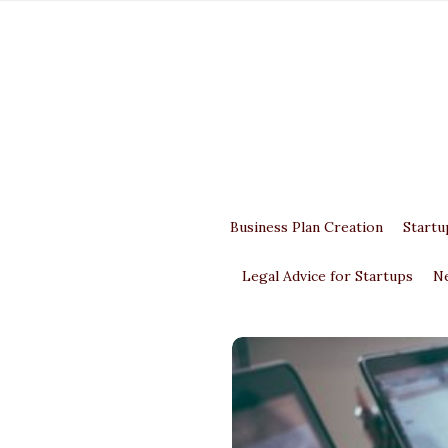
Business Plan Creation
Startu
Legal Advice for Startups
N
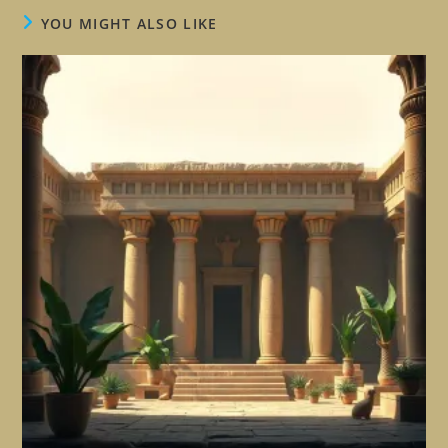
YOU MIGHT ALSO LIKE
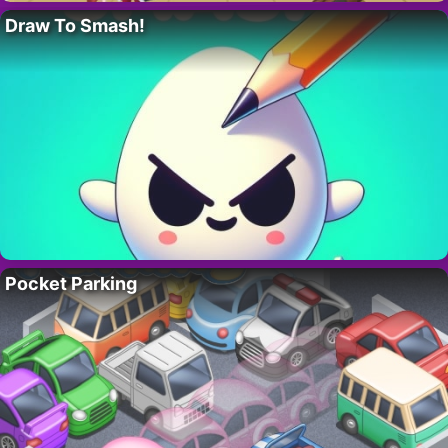
Draw To Smash!
Pocket Parking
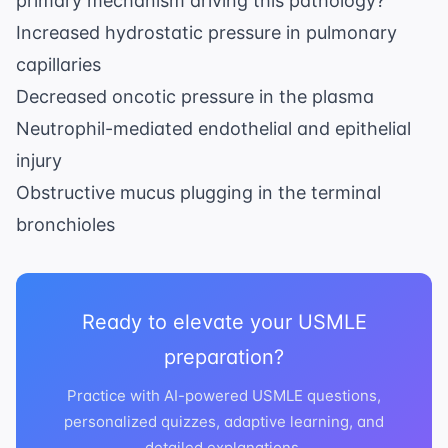
primary mechanism driving this pathology?
Increased hydrostatic pressure in pulmonary
capillaries
Decreased oncotic pressure in the plasma
Neutrophil-mediated endothelial and epithelial
injury
Obstructive mucus plugging in the terminal
bronchioles
Ready to elevate your USMLE
preparation?
Practice with AI-powered USMLE questions,
personalized quizzes, adaptive learning, and
detailed explanations.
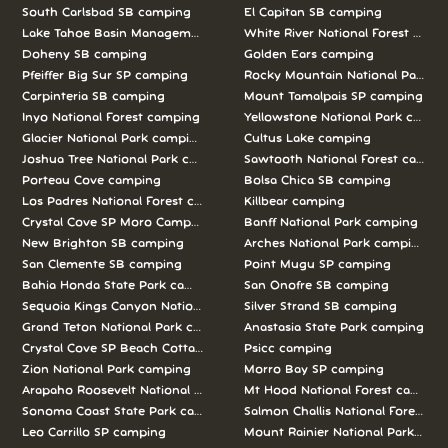
South Carlsbad SB camping
El Capitan SB camping
Lake Tahoe Basin Management Unit camping
White River National Forest camp
Doheny SB camping
Golden Ears camping
Pfeiffer Big Sur SP camping
Rocky Mountain National Park c
Carpinteria SB camping
Mount Tamalpais SP camping
Inyo National Forest camping
Yellowstone National Park campi
Glacier National Park camping
Cultus Lake camping
Joshua Tree National Park camping
Sawtooth National Forest campi
Porteau Cove camping
Bolsa Chica SB camping
Los Padres National Forest camping
Killbear camping
Crystal Cove SP Moro Campground camping
Banff National Park camping
New Brighton SB camping
Arches National Park camping
San Clemente SB camping
Point Mugu SP camping
Bahia Honda State Park camping
San Onofre SB camping
Sequoia Kings Canyon National Parks camping
Silver Strand SB camping
Grand Teton National Park camping
Anastasia State Park camping
Crystal Cove SP Beach Cottages camping
Psicc camping
Zion National Park camping
Morro Bay SP camping
Arapaho Roosevelt National Forests Pawnee Ng camping
Mt Hood National Forest campin
Sonoma Coast State Park camping
Salmon Challis National Forest c
Leo Carrillo SP camping
Mount Rainier National Park cam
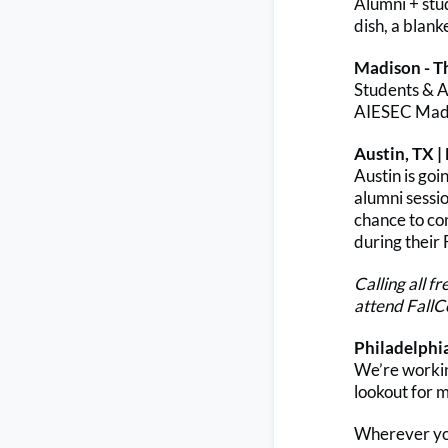
Alumni + stu
dish, a blank
Madison - T
Students & Al
AIESEC Madi
Austin, TX |
Austin is go
alumni sessio
chance to co
during their
Calling all f
attend FallC
Philadelphi
We’re working
lookout for 
Wherever you 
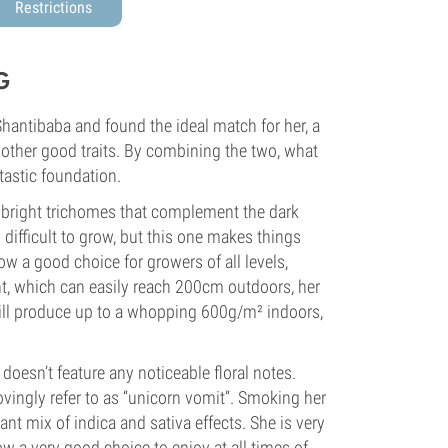
Restrictions
G
hantibaba and found the ideal match for her, a
 other good traits. By combining the two, what
tastic foundation.
y-bright trichomes that complement the dark
 difficult to grow, but this one makes things
w a good choice for growers of all levels,
ght, which can easily reach 200cm outdoors, her
 will produce up to a whopping 600g/m² indoors,
doesn’t feature any noticeable floral notes.
vingly refer to as “unicorn vomit”. Smoking her
ant mix of indica and sativa effects. She is very
ow a very good choice to enjoy at all times of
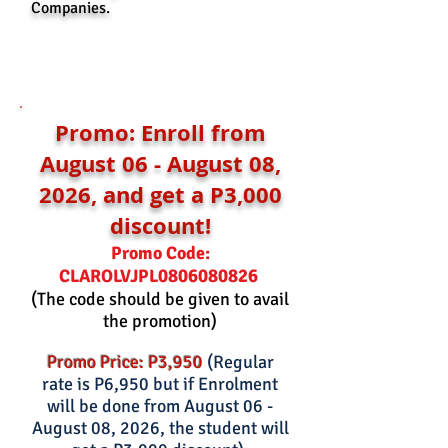
Companies.
Promo: Enroll from
August 06 - August 08,
2026, and get a P3,000
discount!
Promo Code:
0806080826
CLAROLVJPL
(The code should be given to avail
the promotion)
Promo Price: P3,950
(Regular
rate is P6,950 but if Enrolment
will be done from August 06 -
August 08, 2026, the student will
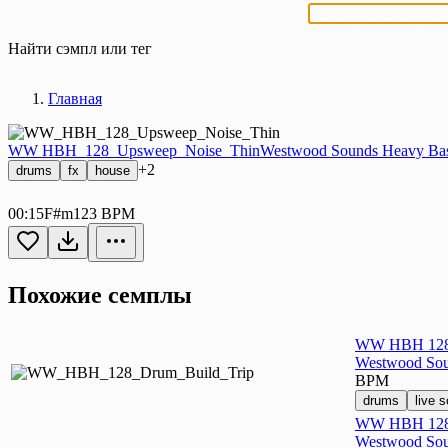
Найти сэмпл или тег
Главная
WW HBH_128_Upsweep_Noise_Thin
Westwood Sounds Heavy Bas
+2
drums
fx
house
00:15
F#m
123 BPM
Похожие семплы
WW HBH 128 
Westwood Sou
BPM
drums
live 
WW HBH 128 
Westwood Sou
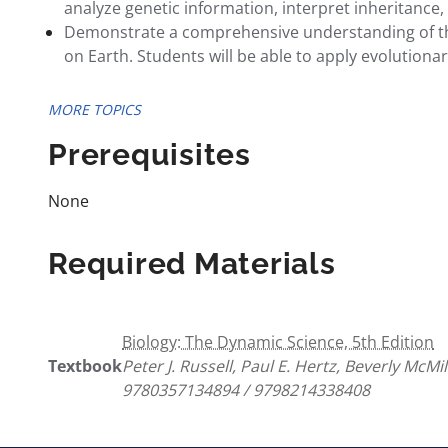
analyze genetic information, interpret inheritance
Demonstrate a comprehensive understanding of the p
on Earth. Students will be able to apply evolutiona
MORE TOPICS
Prerequisites
None
Required Materials
Biology: The Dynamic Science, 5th Edition
Textbook
Peter J. Russell, Paul E. Hertz, Beverly McMi
9780357134894 / 9798214338408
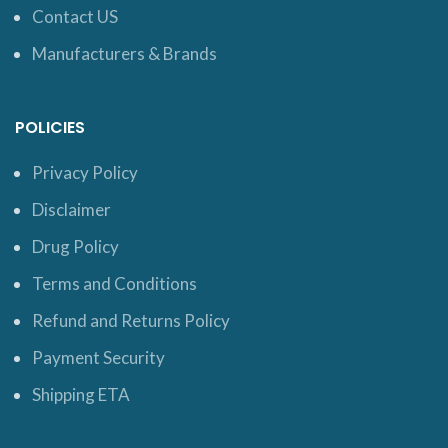
Contact US
Manufacturers & Brands
POLICIES
Privacy Policy
Disclaimer
Drug Policy
Terms and Conditions
Refund and Returns Policy
Payment Security
Shipping ETA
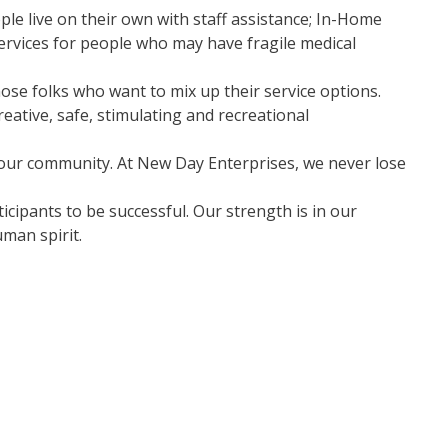
ple live on their own with staff assistance; In-Home
services for people who may have fragile medical
ose folks who want to mix up their service options.
eative, safe, stimulating and recreational
our community. At New Day Enterprises, we never lose
icipants to be successful. Our strength is in our
man spirit.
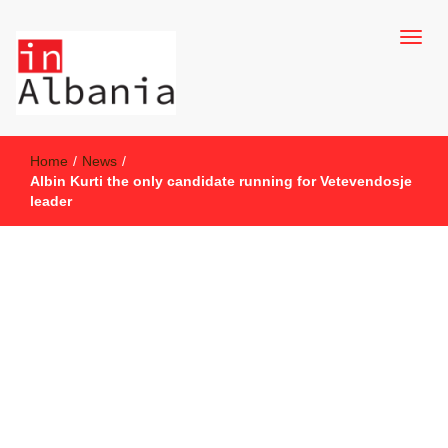
inAlbania Site
inAlbania
Home
/
News
/
Albin Kurti the only candidate running for Vetevendosje
leader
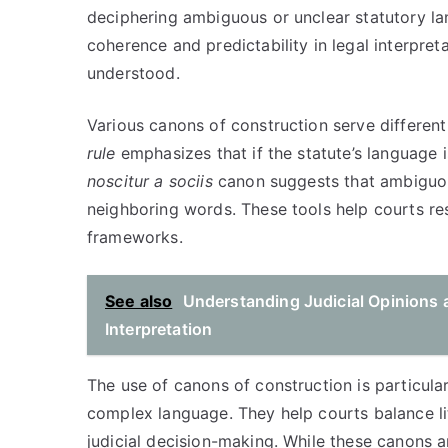
deciphering ambiguous or unclear statutory la
coherence and predictability in legal interpreta
understood.
Various canons of construction serve different
rule
emphasizes that if the statute’s language is
noscitur a sociis
canon suggests that ambiguou
neighboring words. These tools help courts res
frameworks.
See also
Understanding Judicial Opinions a
Interpretation
The use of canons of construction is particular
complex language. They help courts balance lite
judicial decision-making. While these canons ar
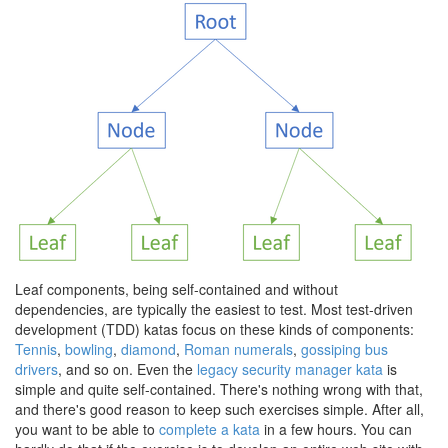
Leaf components, being self-contained and without
dependencies, are typically the easiest to test. Most test-driven
development (TDD) katas focus on these kinds of components:
Tennis
,
bowling
,
diamond
,
Roman numerals
,
gossiping bus
drivers
, and so on. Even the
legacy security manager kata
is
simple and quite self-contained. There's nothing wrong with that,
and there's good reason to keep such exercises simple. After all,
you want to be able to
complete a kata
in a few hours. You can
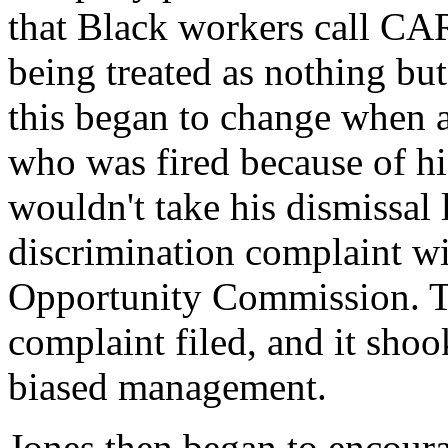
that Black workers call CAR
being treated as nothing but
this began to change when 
who was fired because of his
wouldn't take his dismissal
discrimination complaint 
Opportunity Commission. Th
complaint filed, and it shoo
biased management.
Jones then began to encou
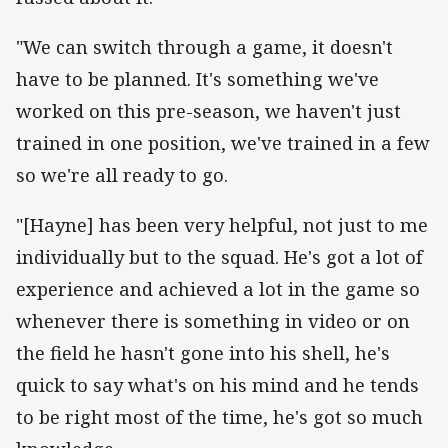
"We can switch through a game, it doesn't
have to be planned. It's something we've
worked on this pre-season, we haven't just
trained in one position, we've trained in a few
so we're all ready to go.
"[Hayne] has been very helpful, not just to me
individually but to the squad. He's got a lot of
experience and achieved a lot in the game so
whenever there is something in video or on
the field he hasn't gone into his shell, he's
quick to say what's on his mind and he tends
to be right most of the time, he's got so much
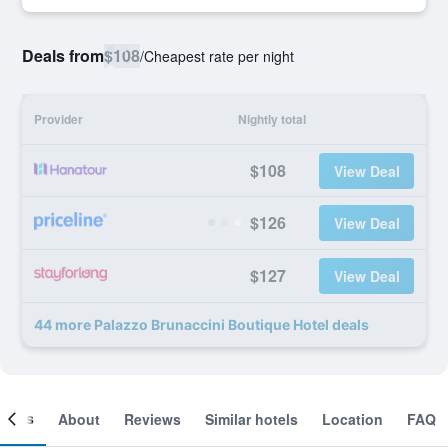
Deals from
$108
/
Cheapest rate per night
Provider
Nightly total
$108
View Deal
$126
View Deal
$127
View Deal
44 more Palazzo Brunaccini Boutique Hotel deals
ooms
About
Reviews
Similar hotels
Location
FAQ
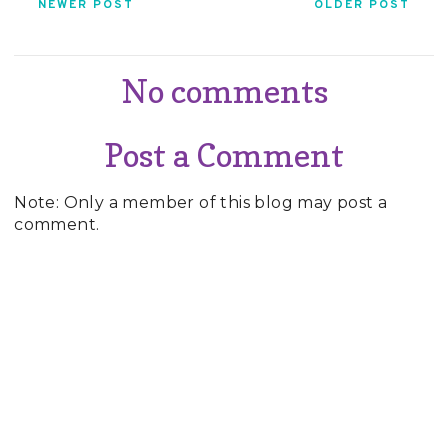
NEWER POST
OLDER POST
No comments
Post a Comment
Note: Only a member of this blog may post a
comment.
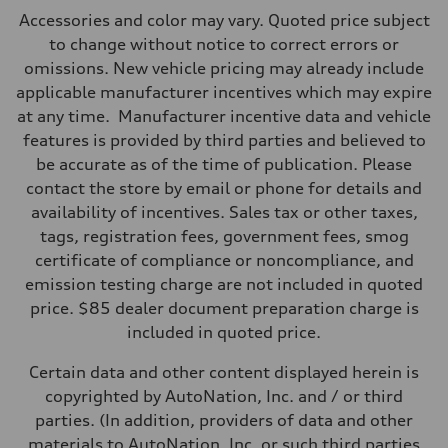
Max. output
Accessories and color may vary. Quoted price subject
335 HP
Max. torque
to change without notice to correct errors or
369 lb-ft@rpm
omissions. New vehicle pricing may already include
Driveline
Transmission
applicable manufacturer incentives which may expire
Eight-speed Tiptronic® automatic transmission
at any time. Manufacturer incentive data and vehicle
Suspension
Front
features is provided by third parties and believed to
Adaptive damping suspension, steel
be accurate as of the time of publication. Please
Rear
Adaptive damping suspension, steel
contact the store by email or phone for details and
Brake system
availability of incentives. Sales tax or other taxes,
Brake system
Electromechanical
tags, registration fees, government fees, smog
Steering
certificate of compliance or noncompliance, and
Steering
Electromechanical progressive steering system
emission testing charge are not included in quoted
Weights
price. $85 dealer document preparation charge is
Unladen weight
—
included in quoted price.
Gross weight limit
—
Certain data and other content displayed herein is
Volumes
Luggage compartment
copyrighted by AutoNation, Inc. and / or third
—
parties. (In addition, providers of data and other
Fuel tank (approx.)
22.5 gal
materials to AutoNation, Inc. or such third parties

....................

Task requirements: Your answer should be each line from the entries that includes the string "parties".

Answer below:
features is provided by third parties and believed to
parties. (In addition, providers of data and other
materials to AutoNation, Inc. or such third parties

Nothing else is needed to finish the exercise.